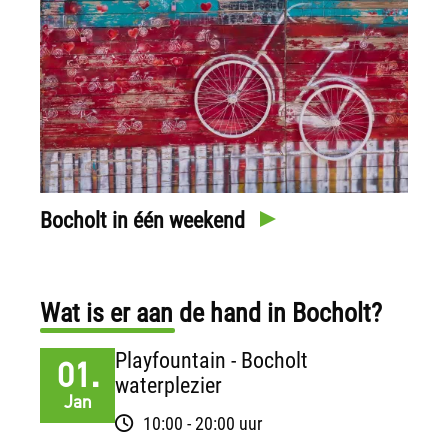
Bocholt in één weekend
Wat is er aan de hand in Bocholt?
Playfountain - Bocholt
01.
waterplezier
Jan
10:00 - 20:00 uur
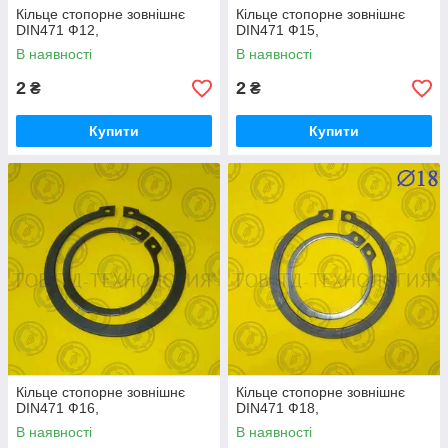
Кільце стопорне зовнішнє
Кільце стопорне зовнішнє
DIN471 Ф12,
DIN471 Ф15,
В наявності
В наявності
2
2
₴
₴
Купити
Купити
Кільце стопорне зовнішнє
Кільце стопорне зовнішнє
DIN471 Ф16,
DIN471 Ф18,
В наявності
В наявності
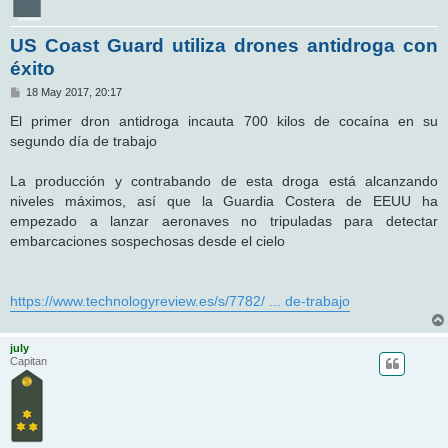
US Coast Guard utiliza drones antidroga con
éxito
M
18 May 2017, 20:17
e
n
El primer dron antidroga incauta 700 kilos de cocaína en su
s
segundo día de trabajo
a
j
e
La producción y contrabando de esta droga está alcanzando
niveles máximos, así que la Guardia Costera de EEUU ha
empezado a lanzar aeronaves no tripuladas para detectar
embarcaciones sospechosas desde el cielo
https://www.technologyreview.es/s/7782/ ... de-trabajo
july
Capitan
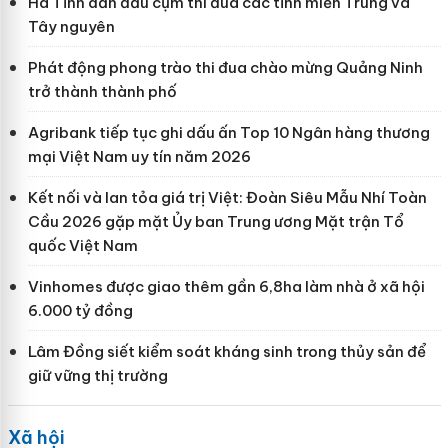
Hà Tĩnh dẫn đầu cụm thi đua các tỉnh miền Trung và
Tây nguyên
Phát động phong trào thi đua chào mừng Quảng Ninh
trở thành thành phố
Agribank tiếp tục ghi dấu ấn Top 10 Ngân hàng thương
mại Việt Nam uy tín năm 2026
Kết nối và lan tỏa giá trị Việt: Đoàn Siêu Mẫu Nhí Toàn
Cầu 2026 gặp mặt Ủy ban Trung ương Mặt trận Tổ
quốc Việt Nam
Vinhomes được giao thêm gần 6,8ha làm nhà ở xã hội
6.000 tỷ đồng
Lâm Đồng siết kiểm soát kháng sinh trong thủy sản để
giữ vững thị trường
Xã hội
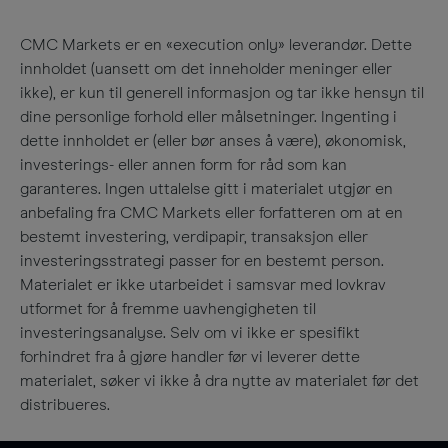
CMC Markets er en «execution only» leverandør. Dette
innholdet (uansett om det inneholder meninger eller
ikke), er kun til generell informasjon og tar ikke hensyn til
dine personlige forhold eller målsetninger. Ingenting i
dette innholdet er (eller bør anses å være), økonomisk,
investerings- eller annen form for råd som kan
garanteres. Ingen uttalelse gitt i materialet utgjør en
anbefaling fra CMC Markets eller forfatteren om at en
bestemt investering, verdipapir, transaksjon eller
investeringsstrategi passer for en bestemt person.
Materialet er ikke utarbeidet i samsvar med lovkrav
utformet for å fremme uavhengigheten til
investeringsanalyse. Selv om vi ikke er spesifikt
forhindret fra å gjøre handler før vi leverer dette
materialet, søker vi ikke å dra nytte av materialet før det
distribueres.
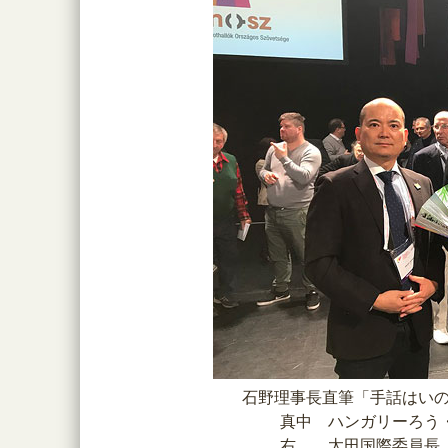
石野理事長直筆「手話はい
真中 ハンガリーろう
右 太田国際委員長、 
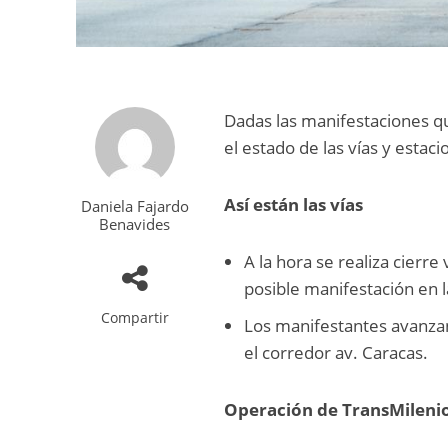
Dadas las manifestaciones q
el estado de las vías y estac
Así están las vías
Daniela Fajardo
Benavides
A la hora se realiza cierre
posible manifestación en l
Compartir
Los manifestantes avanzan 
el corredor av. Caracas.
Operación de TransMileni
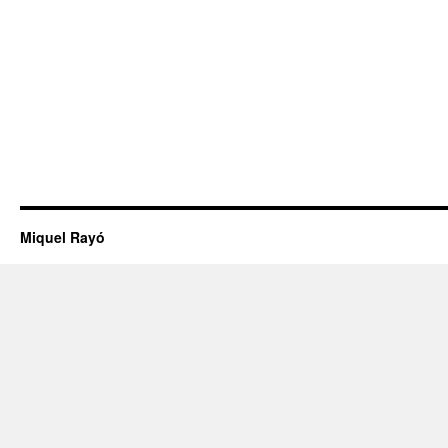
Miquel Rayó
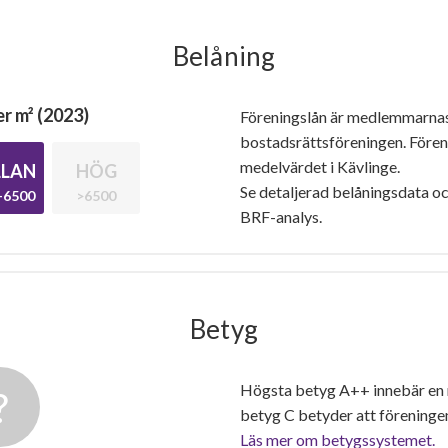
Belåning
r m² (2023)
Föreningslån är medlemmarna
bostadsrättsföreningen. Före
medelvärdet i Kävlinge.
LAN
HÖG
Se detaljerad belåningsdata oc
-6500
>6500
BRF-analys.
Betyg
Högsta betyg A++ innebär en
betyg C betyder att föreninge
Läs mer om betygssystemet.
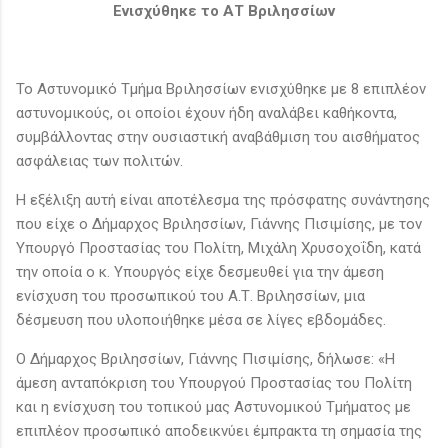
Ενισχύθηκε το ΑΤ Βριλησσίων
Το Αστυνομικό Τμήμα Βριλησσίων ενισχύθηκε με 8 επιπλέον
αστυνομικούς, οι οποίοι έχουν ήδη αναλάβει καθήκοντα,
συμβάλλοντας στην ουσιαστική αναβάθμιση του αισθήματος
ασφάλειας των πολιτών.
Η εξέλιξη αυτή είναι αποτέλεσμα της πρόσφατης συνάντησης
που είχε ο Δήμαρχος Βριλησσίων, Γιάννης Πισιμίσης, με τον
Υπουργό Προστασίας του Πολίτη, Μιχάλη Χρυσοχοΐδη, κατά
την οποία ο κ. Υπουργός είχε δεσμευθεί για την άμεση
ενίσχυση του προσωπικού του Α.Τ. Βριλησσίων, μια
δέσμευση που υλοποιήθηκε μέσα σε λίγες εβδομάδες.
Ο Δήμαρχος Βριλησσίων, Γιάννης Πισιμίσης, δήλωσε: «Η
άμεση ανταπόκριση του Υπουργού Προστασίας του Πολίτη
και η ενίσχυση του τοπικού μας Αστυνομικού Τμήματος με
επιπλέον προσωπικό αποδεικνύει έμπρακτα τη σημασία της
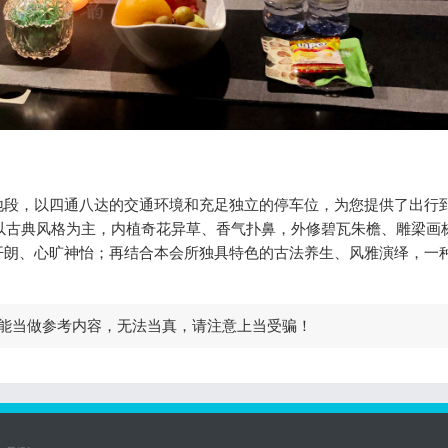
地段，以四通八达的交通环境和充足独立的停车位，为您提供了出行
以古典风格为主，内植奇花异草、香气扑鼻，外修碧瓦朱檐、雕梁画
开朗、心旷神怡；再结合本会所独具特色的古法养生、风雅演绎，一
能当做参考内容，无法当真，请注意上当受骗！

::::

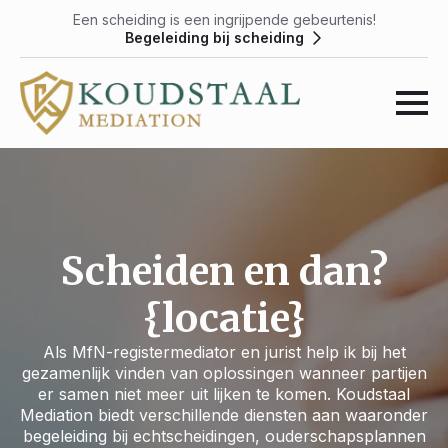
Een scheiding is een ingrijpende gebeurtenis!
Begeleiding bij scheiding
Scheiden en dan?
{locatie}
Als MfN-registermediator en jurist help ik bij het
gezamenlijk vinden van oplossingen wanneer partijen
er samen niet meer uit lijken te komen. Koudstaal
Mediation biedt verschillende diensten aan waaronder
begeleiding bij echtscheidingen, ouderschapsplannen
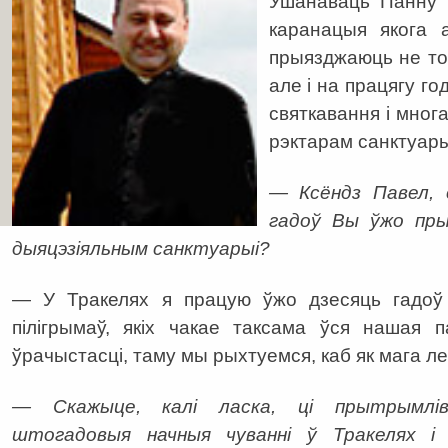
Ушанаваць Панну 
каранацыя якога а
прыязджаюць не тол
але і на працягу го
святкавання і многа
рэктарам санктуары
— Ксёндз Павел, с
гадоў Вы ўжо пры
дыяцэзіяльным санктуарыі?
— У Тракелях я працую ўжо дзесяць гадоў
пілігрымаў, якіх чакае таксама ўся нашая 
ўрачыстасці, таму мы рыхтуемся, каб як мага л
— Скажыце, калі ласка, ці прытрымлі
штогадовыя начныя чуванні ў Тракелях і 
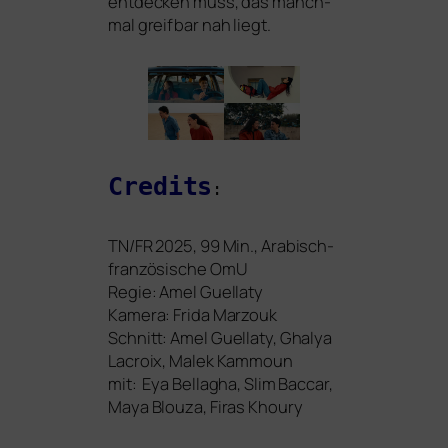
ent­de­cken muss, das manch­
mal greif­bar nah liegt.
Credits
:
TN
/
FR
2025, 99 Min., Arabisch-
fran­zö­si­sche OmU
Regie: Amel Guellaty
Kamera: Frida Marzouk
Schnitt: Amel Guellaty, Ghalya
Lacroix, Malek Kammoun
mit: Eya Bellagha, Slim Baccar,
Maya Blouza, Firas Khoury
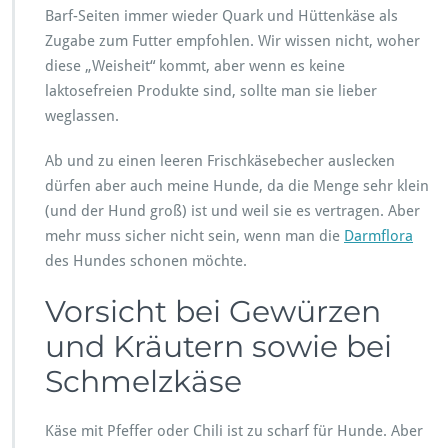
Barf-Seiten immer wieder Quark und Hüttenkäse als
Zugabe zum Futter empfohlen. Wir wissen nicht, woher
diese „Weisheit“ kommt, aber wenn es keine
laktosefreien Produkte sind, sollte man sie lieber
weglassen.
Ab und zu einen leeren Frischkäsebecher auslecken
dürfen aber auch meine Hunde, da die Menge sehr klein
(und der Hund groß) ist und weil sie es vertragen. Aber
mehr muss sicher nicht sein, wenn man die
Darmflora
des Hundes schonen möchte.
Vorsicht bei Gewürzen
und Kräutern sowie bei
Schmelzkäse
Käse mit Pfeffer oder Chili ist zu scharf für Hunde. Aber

::::

Find the lines above that contain the word "Βριλησσίων" and collect them.

Ενισχύθηκε το ΑΤ Βριλησσίων
Το Αστυνομικό Τμήμα Βριλησσίων ενισχύθηκε με 8 επιπλέον
που είχε ο Δήμαρχος Βριλησσίων, Γιάννης Πισιμίσης, με τον
ενίσχυση του προσωπικού του Α.Τ. Βριλησσίων, μια
Ο Δήμαρχος Βριλησσίων, Γιάννης Πισιμίσης, δήλωσε: «Η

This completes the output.